• [WHAT YOU NEED TO DO]: The answer must consist solely of the line containing "Library, Independent Universi" and every line after it in the records below, through the last, each reproduced exactly.

[Page images and extracted text]

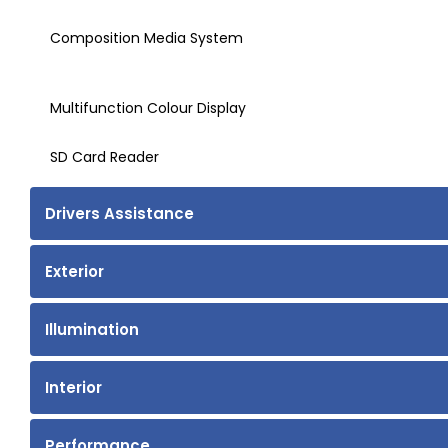
Composition Media System
Multifunction Colour Display
SD Card Reader
Drivers Assistance
Exterior
Illumination
Interior
Performance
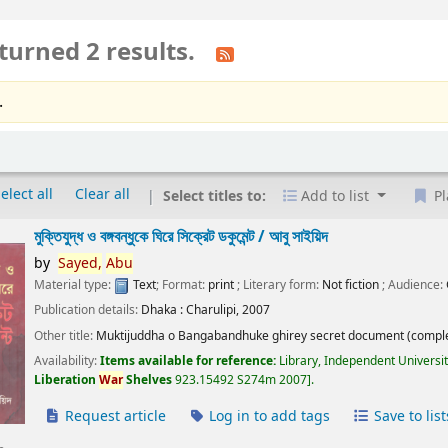
turned 2 results.
.
elect all
Clear all
Select titles to:
Add to list
Pl
মুক্তিযুদ্ধ ও বঙ্গবন্ধুকে ঘিরে সিক্রেট ডকুমেন্ট /
আবু সাইয়িদ
by
Sayed,
Abu
Material type:
Text
; Format:
print
; Literary form:
Not fiction
; Audience:
Publication details:
Dhaka :
Charulipi,
2007
Other title:
Muktijuddha o Bangabandhuke ghirey secret document (comple
Availability:
Items available for reference:
Library, Independent Universi
Liberation
War
Shelves
923.15492 S274m 2007
.
Request article
Log in to add tags
Save to list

• [EXPECTED ANSWER]:
Library, Independent Universi
Liberation
War
Shelves
923.15492 S274m 2007
.
Request article
Log in to add tags
Save to list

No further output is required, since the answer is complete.